Public Servants and Anti-Corruption Policies.


The 1988 Prevention of Corruption Act was a significant step in a way to encounter the challenge of corruption in a broader sense. Section 13 (1) (d) of this act has provision on Criminal misconduct by a public servant in five forms.

It is necessary and important in ensuring probity in civil services as:

  • It ascertains the liability clearly defining the scenarios, thereby avoiding the vagueness of the “abuse of office” phrase of 1947 law against public servant corruption.
  • It keeps a check on public servants so that they not easily give up to corrupt demands from their superiors (accused case of H.C. Gupta in the coal scam)
  • It provides for a criminal liability on abetment of graft, even in cases in which the pubic servant is not benefitted directly, but gross misappropriation occurred because of the absence of any resistance
  • Ensures that while holding office, obtaining anything valuable, or taking any pecuniary advantage, without any public interest is treated as criminal misconduct.
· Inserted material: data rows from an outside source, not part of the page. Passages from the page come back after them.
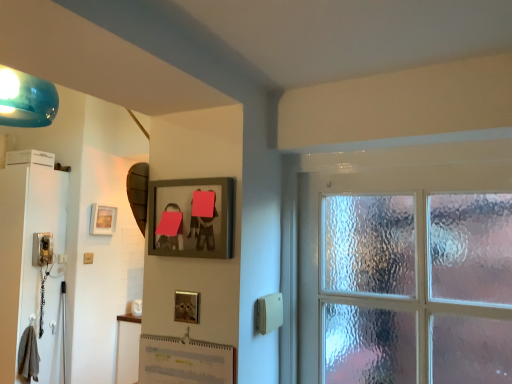 Question: Is matte white light switch at lower left positioned far away from matte gold picture frame at upper left, which appears as the second picture frame when viewed from the right?

Choices:
 (A) no
 (B) yes

Answer: (A)

Question: Does matte white light switch at lower left have a smaller size compared to matte gold picture frame at upper left, positioned as the first picture frame in left-to-right order?

Choices:
 (A) no
 (B) yes

Answer: (B)

Question: Can you confirm if matte white light switch at lower left is positioned to the right of matte gold picture frame at upper left, positioned as the first picture frame in left-to-right order?

Choices:
 (A) no
 (B) yes

Answer: (A)

Question: From a real-world perspective, is matte white light switch at lower left located beneath matte gold picture frame at upper left, arranged as the 1th picture frame when viewed from the back?

Choices:
 (A) no
 (B) yes

Answer: (B)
A fearless environment and accountability are two pillars which provide a stable platform for a successful bureaucracy, and the proposed amendment to do away with sec 13 1 d  will definitely challenge both of these pillars as well as the governance framework in which, an easy drift for an honest and weak civil servant may become very frequent. The solution therefore should be making the section more elaborate, amending its provisions to further strengthen the accountability of civil servants- by documenting their decisions and the reasons behind in  a more elaborate question anwer framework and by creating a more accountable, transparent structure in which the public servant is always answerable to the public or the assigned authority (via press, media or gazette) because at last it is all about the public money and societal needs for which the bureaucracy works.